* Work order: Among the lines below, copy each one in which "картки" appears.

BEGIN Data records

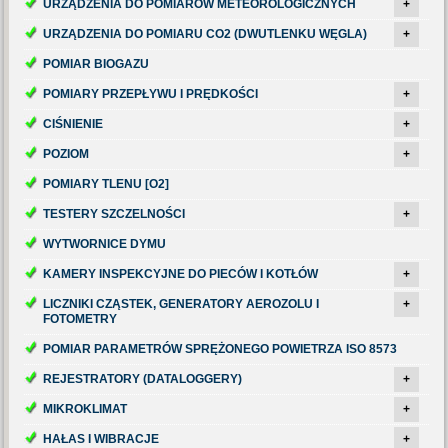
URZĄDZENIA DO POMIARÓW METEOROLOGICZNYCH
+
URZĄDZENIA DO POMIARU CO2 (DWUTLENKU WĘGLA)
+
POMIAR BIOGAZU
POMIARY PRZEPŁYWU I PRĘDKOŚCI
+
CIŚNIENIE
+
POZIOM
+
POMIARY TLENU [O2]
TESTERY SZCZELNOŚCI
+
WYTWORNICE DYMU
KAMERY INSPEKCYJNE DO PIECÓW I KOTŁÓW
+
LICZNIKI CZĄSTEK, GENERATORY AEROZOLU I
+
FOTOMETRY
POMIAR PARAMETRÓW SPRĘŻONEGO POWIETRZA ISO 8573
REJESTRATORY (DATALOGGERY)
+
MIKROKLIMAT
+
HAŁAS I WIBRACJE
+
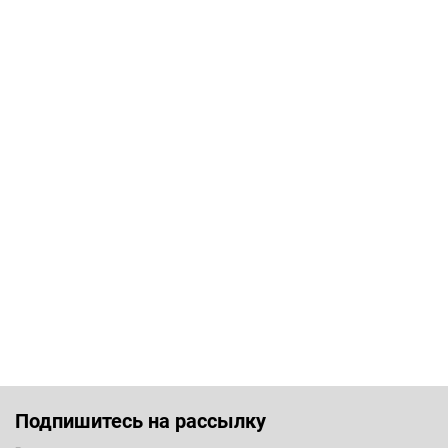
Подпишитесь на рассылку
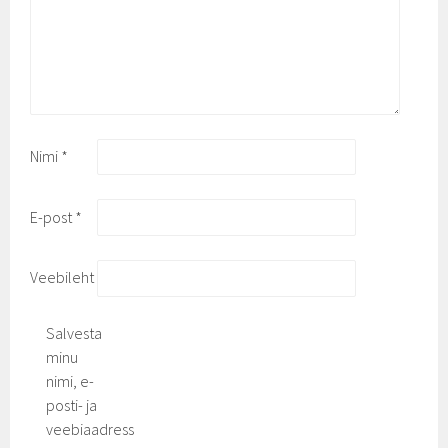
Nimi
*
E-post
*
Veebileht
Salvesta
minu
nimi, e-
posti- ja
veebiaadress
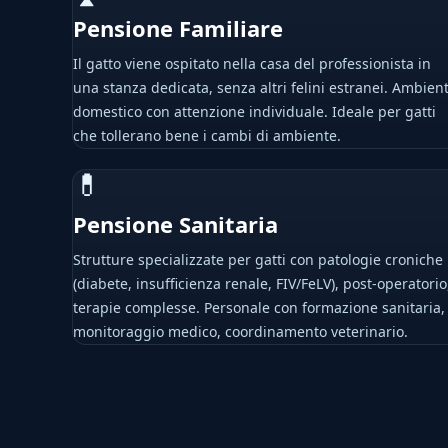
Pensione Familiare
Il gatto viene ospitato nella casa del professionista in
una stanza dedicata, senza altri felini estranei. Ambien
domestico con attenzione individuale. Ideale per gatti
che tollerano bene i cambi di ambiente.
💊
Pensione Sanitaria
Strutture specializzate per gatti con patologie croniche
(diabete, insufficienza renale, FIV/FeLV), post-operatorio
terapie complesse. Personale con formazione sanitaria,
monitoraggio medico, coordinamento veterinario.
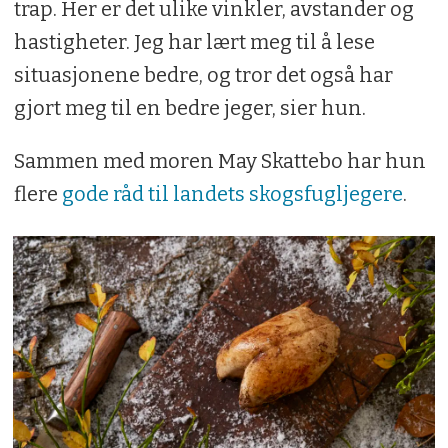
trap. Her er det ulike vinkler, avstander og
hastigheter. Jeg har lært meg til å lese
situasjonene bedre, og tror det også har
gjort meg til en bedre jeger, sier hun.
Sammen med moren May Skattebo har hun
flere
gode råd til landets skogsfugljegere
.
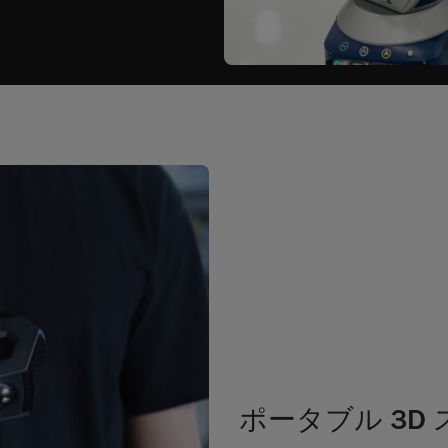
ポータブル 3D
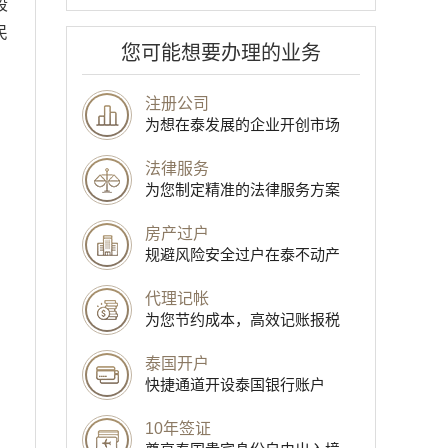
段
民
您可能想要办理的业务
注册公司
为想在泰发展的企业开创市场
法律服务
为您制定精准的法律服务方案
房产过户
规避风险安全过户在泰不动产
代理记帐
为您节约成本，高效记账报税
泰国开户
快捷通道开设泰国银行账户
10年签证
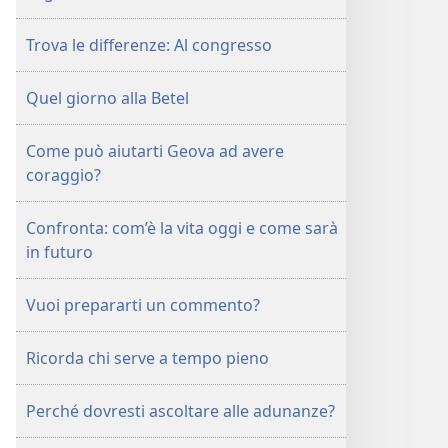
Trova le differenze: Al congresso
Quel giorno alla Betel
Come può aiutarti Geova ad avere
coraggio?
Confronta: com’è la vita oggi e come sarà
in futuro
Vuoi prepararti un commento?
Ricorda chi serve a tempo pieno
Perché dovresti ascoltare alle adunanze?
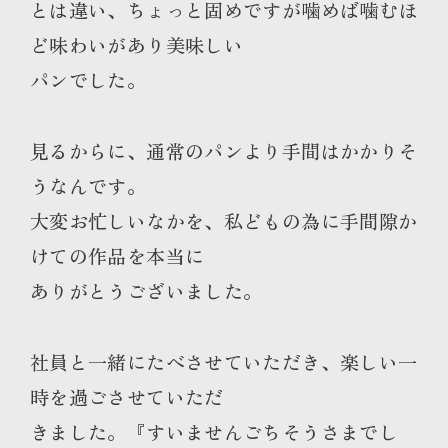
とは違い、ちょっと固めですが噛めば噛むほ
ど味わいがあり美味しい
パンでした。
見るからに、通常のパンより手間はかかりそ
うなんです。
大変お忙しいなかを、私どもの為に手間隙か
けての作品を本当に
ありがとうございました。
社員と一緒にたべさせていただき、楽しい一
時を過ごさせていただ
きました。『すいませんごちそうさまでし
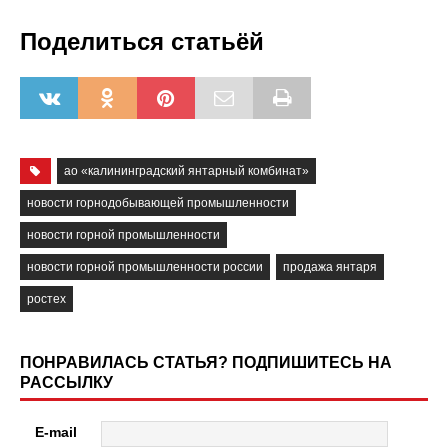
Поделиться статьёй
ао «калининградский янтарный комбинат»
новости горнодобывающей промышленности
новости горной промышленности
новости горной промышленности россии
продажа янтаря
ростех
ПОНРАВИЛАСЬ СТАТЬЯ? ПОДПИШИТЕСЬ НА
РАССЫЛКУ
E-mail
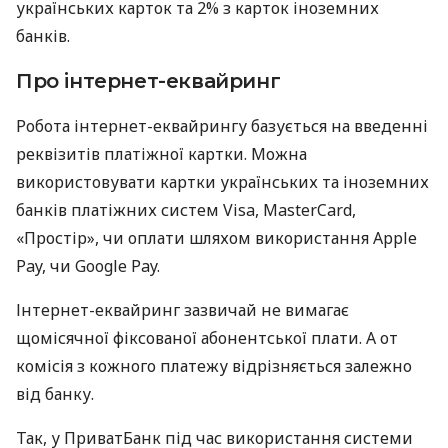
українських карток та 2% з карток іноземних
банків.
Про інтернет-еквайринг
Робота інтернет-еквайрингу базується на введенні
реквізитів платіжної картки. Можна
використовувати картки українських та іноземних
банків платіжних систем Visa, MasterCard,
«Простір», чи оплати шляхом використання Apple
Pay, чи Google Pay.
Інтернет-еквайринг зазвичай не вимагає
щомісячної фіксованої абонентської плати. А от
комісія з кожного платежу відрізняється залежно
від банку.
Так, у ПриватБанк під час використання системи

END Data records

* Answer:
реквізитів платіжної картки. Можна
використовувати картки українських та іноземних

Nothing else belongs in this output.